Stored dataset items
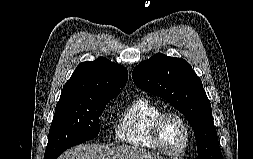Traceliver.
I'll return each instance as SVG.
<instances>
[{
  "label": "liver",
  "instance_id": "obj_1",
  "mask_svg": "<svg viewBox=\"0 0 253 159\" xmlns=\"http://www.w3.org/2000/svg\"><path fill=\"white\" fill-rule=\"evenodd\" d=\"M58 159H165L142 148L81 144L65 151Z\"/></svg>",
  "mask_w": 253,
  "mask_h": 159
}]
</instances>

__TASK DESCRIPTION__
Quote each record exactly as it stands, minus the pictures.

__SOLVED EXERCISE__
Traceliver.
I'll return each instance as SVG.
<instances>
[{
  "label": "liver",
  "instance_id": "obj_1",
  "mask_svg": "<svg viewBox=\"0 0 253 159\" xmlns=\"http://www.w3.org/2000/svg\"><path fill=\"white\" fill-rule=\"evenodd\" d=\"M58 159H165L142 148L81 144L65 151Z\"/></svg>",
  "mask_w": 253,
  "mask_h": 159
}]
</instances>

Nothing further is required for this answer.